The 2014 Israeli shelling of UNRWA Gaza sheltersThere were seven shellings at UNRWA facilities in the Gaza Strip which took place between 21 July and 3 August 2014 during the Israeli-Gaza conflict. The incidents were the result of artillery, mortar or aerial missile fire which struck on or near the UNRWA facilities being used as shelters for Palestinians, and as a result at least 44 civilians, including 10 UN staff, died. During the 2014 Israel-Gaza conflict, many Palestinians fled their homes after warnings by Israel or due to air strikes or fighting in the area. An estimated 290,000 people (15% of Gaza's population) took shelter in UNRWA schools.
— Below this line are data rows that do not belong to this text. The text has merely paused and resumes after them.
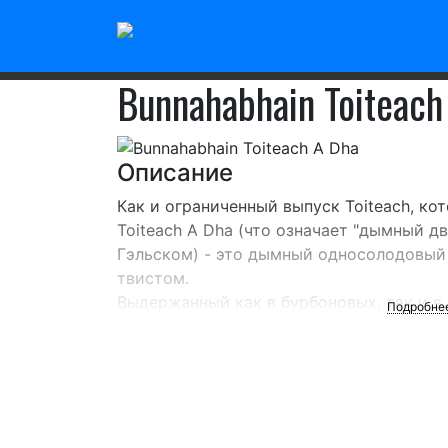
Главная
/
Шотландский виски
/
Bunnahabhain
Bunnahabhain Toiteach
Описание
Как и ограниченный выпуск Toiteach, кот
Toiteach A Dha (что означает "дымный д
Гэльском) - это дымный односолодовый
твистом.
Выдержанный как в бурбоновых, так и в 
Подробне
высоким влиянием хереса, чем Toiteach,
сочетание дыма и сладких фруктов хере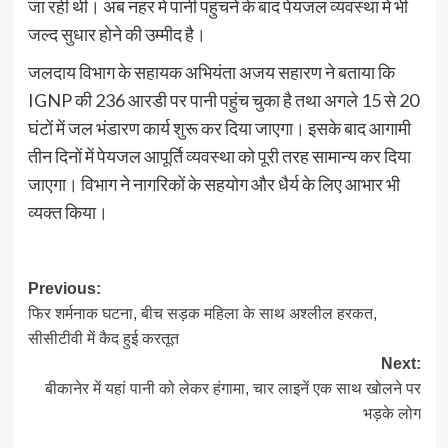
जा रही थी। अब नहर में पानी पहुंचने के बाद पेयजल व्यवस्था में भी
जल्द सुधार होने की उम्मीद है।
जलदाय विभाग के सहायक अभियंता अजय सहारण ने बताया कि
IGNP की 236 आरडी पर पानी पहुंच चुका है तथा अगले 15 से 20
घंटों में जल भंडारण कार्य शुरू कर दिया जाएगा। इसके बाद आगामी
तीन दिनों में पेयजल आपूर्ति व्यवस्था को पूरी तरह सामान्य कर दिया
जाएगा। विभाग ने नागरिकों के सहयोग और धैर्य के लिए आभार भी
व्यक्त किया।
Post
Previous:
फिर शर्मनाक घटना, बीच सड़क महिला के साथ अश्लील हरकत,
navigation
सीसीटीवी में कैद हुई करतूत
Next:
बीकानेर में यहां पानी को लेकर हंगामा, चार लाइनें एक साथ खोलने पर
भड़के लोग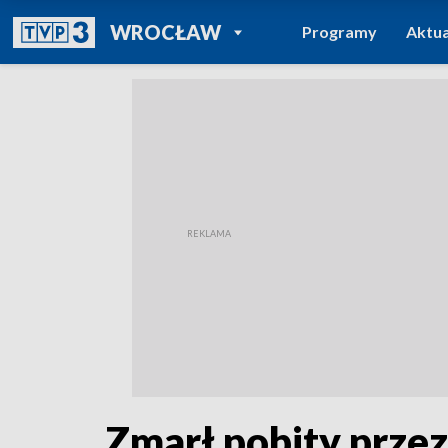
POWRÓT DO
WROCŁAW
Programy
Aktua
TVP REGIONY
Zmarł pobity prze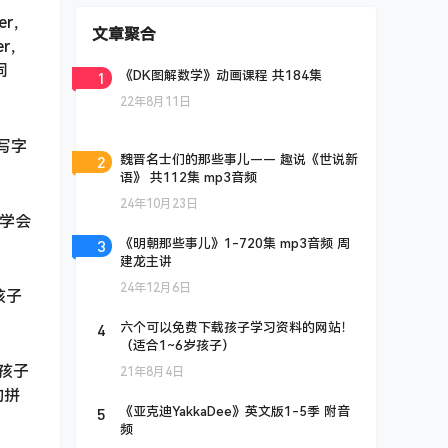
er，
文章聚合
er，
同
1
《DK图解数学》动画课程 共184集
22年8月11日
写字
2
魏晋名士们的那些事儿—— 趣说《世说新
语》 共112集 mp3音频
24年10月23日
即学会
3
《明朝那些事儿》1-720集 mp3音频 周
建龙主讲
24年12月6日
孩子
4
六个可以免费下载孩子学习资料的网站！
（适合1~6岁孩子）
孩子
21年8月4日
的拼
5
《亚克迪YakkaDee》英文版1-5季 附音
频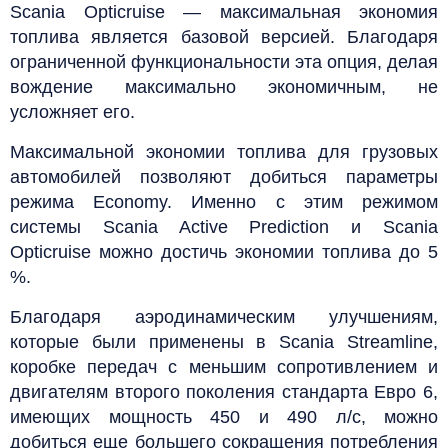
Scania Opticruise — максимальная экономия
топлива является базовой версией. Благодаря
ограниченной функциональности эта опция, делая
вождение максимально экономичным, не
усложняет его.
Максимальной экономии топлива для грузовых
автомобилей позволяют добиться параметры
режима Economy. Именно с этим режимом
системы Scania Active Prediction и Scania
Opticruise можно достичь экономии топлива до 5
%.
Благодаря аэродинамическим улучшениям,
которые были применены в Scania Streamline,
коробке передач с меньшим сопротивлением и
двигателям второго поколения стандарта Евро 6,
имеющих мощность 450 и 490 л/с, можно
добиться еще большего сокращения потребления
On three occasions, on 16 July, 22 July and on 29 July, UNRWA announced that rockets had been found in their schools. UNRWA denounced the groups responsible for "flagrant violations of the neutrality of its premises". All of these schools were vacant at the time when rockets were discovered; no rockets were found in any shelters which were shelled. The Israel Defense Forces (IDF) stated that "Hamas chooses where these battles are conducted and, despite Israel's best efforts to prevent civilian casualties, Hamas is ultimately responsible for the tragic loss of civilian life. There has been repeated abuse of UN facilities by Hamas, with at least three cases of munitions storage within such facilities."

The attacks were condemned by members of the UN (UNRWA's parent organization) and other governments, such as the U.S., have expressed "extreme concern" over the safety of Palestinian civilians who "are not safe in UN-designated shelters." The Rafah shelling in particular was widely criticized, with Ban Ki-moon calling it a "moral outrage and a criminal act" and US State Department calling it "appalling" and "disgraceful". UN High Commissioner for Human Rights Navi Pillay said that both Hamas militants and Israel might have committed war crimes. A Human Rights Watch investigation into three of the incidents concluded that Israel committed war crimes because two of the shellings "did not appear to target a military objective or were otherwise indiscriminate", while the third Rafah shelling was "unlawfully disproportionate". On 27 April 2015, the United Nations released an inquiry which concluded that Israel was responsible for the deaths of at least 44 Palestinians who died in the shelling and 227 were injured.

==Background==
Since the 2005 Israeli disengagement from Gaza, Palestinian militant groups in Gaza have launched rockets into Israel as part of the Gaza–Israel conflict. Gaza militants operate in civilian areas, draw return fire to civilian structures, and on some level benefit in the diplomatic arena from the rising casualties. Through the years, Israel has accused Hamas of launching rockets from schools, residential buildings, mosques and hospitals and Hamas has repeatedly been accused of using civilians as a human shields.

Israel says it takes precautions to avoid civilian casualties and collateral damage, making use if a variety of operational measures, including advance warnings and selective application of military force. Following the current conflict, U.S. military, General Martin Dempsey, Chairman of the Joint Chiefs of Staff, said that Israel went to "extraordinary lengths" to limit civilian casualties and collateral damage during its operation and that the Pentagon had sent a team to see what lessons could be learned from the operation. While a study into a Legal and operational assessment of Israel's targeting practices, found that Israeli targeting practices and positions on the application of the law of armed conflict (LOAC) are broadly within the mainstream of contemporary state practice, and their approach to targeting is consistent with the law and, in many cases, worthy of emulation. Example of advance warnings include phone messages and dropping leaflets, or by using the technique of roof knocking to warn citizens to evacuate their homes. However, this can also have the effect of worsening the humanitarian situation.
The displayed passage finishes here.